Older adults need more protein than many younger adults, according to a review published in a 2004 edition of the “Journal of the American College of Nutrition.” The review reports that although the recommended dietary allowance, or RDA, for protein is 0.8 grams per kilogram of body weight, older adults require at least 1 gram of protein per kilogram, or about 0.45 grams of protein per pound of body weight each day, and even more protein during times of physiological stress. Due to difficulty chewing or concerns about high food costs, high-quality protein foods may be less accessible in the elderly population.
In one of his recent articles on 'Cell metabolism' Prof Longo and his team have observed that, after age 65, the body does need more proteins. So his suggestion is not to moderate proteins too much (without going to the opposite direction though). I think he suggests 1 grams /kg ideal weight/day of proteins. More than that, you may be triggering mTOR and the IIS which you do not want.
However, he does suggest a fast mimicking diet (FMD) in between his longevity diet (which is vegan based + fish twice ir thrice a week). His FMD is an700 to 800 calories daily regimen (vegan, mainly vegetables) extended throughout 4 or 5 days. It has been proven to regenerate the immune system and is believed to make up a natural shield for healthy cells while chemiotherapy hits the cancer cells (experiments on rats plus clinical trials on men).

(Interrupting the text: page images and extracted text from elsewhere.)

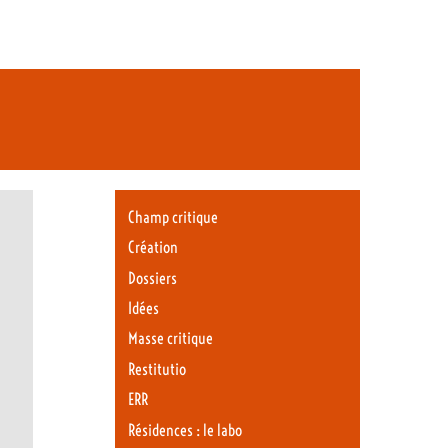
Champ critique
Création
Dossiers
Idées
Masse critique
Restitutio
ERR
Résidences : le labo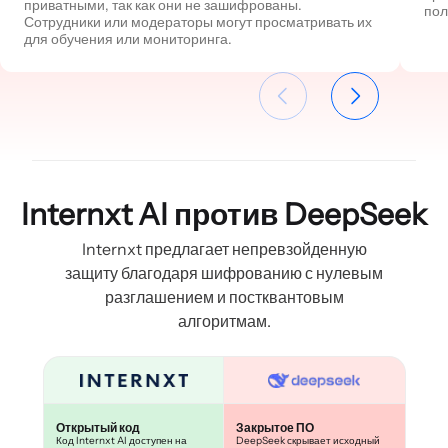
приватными, так как они не зашифрованы.
пол
Сотрудники или модераторы могут просматривать их
для обучения или мониторинга.
Internxt AI против DeepSeek
Internxt предлагает непревзойденную
защиту благодаря шифрованию с нулевым
разглашением и постквантовым
алгоритмам.
Открытый код
Закрытое ПО
Код Internxt AI доступен на
DeepSeek скрывает исходный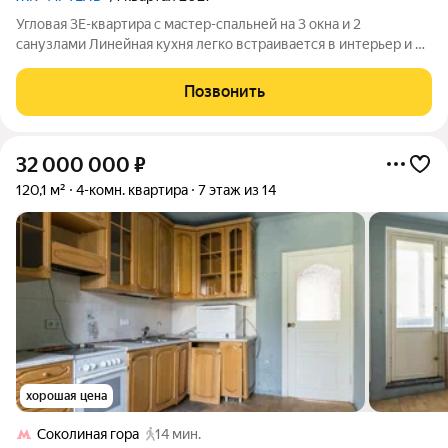
Угловая 3Е-квартира с мастер-спальней на 3 окна и 2
санузлами Линейная кухня легко встраивается в интерьер и не
перегружает общую зону Мастер-спальня на 3 окна дает
больше света, воздуха и ощущения объема 2 санузла, включая
Позвонить
хозяйский с окном,
32 000 000
₽
120,1 м²
4-комн. квартира
7 этаж из 14
хорошая цена
Соколиная гора
14 мин.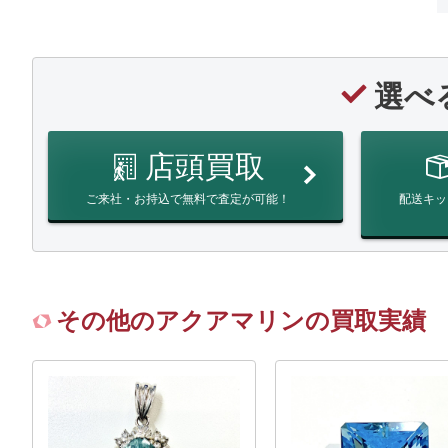
選べ
店頭買取
ご来社・お持込で無料で査定が可能！
配送キッ
その他のアクアマリンの買取実績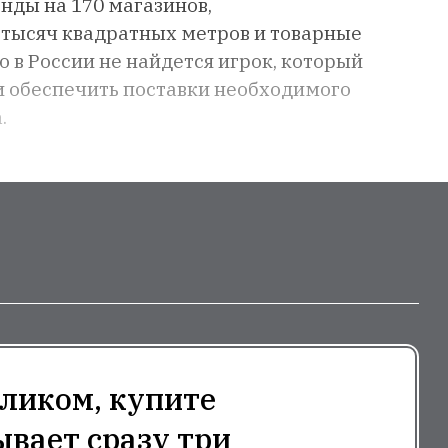
нды на 170 магазинов,
тысяч квадратных метров и товарные
 в России не найдется игрок, который
и обеспечить поставки необходимого
.
ликом, купите
ывает сразу три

That's a very interesting longevity diet + regimen which I'm going to study and modify accordinbg to my needs.
I'm definitely going to start a FMD, the fact that it can cause a rejuvenation of the immune system by hemopoietic stem cells regeneration is incredible. The biological effects are similar to an only water fast, according to prof. Longo, an authority on longevity who presently is 47 but just looks younger.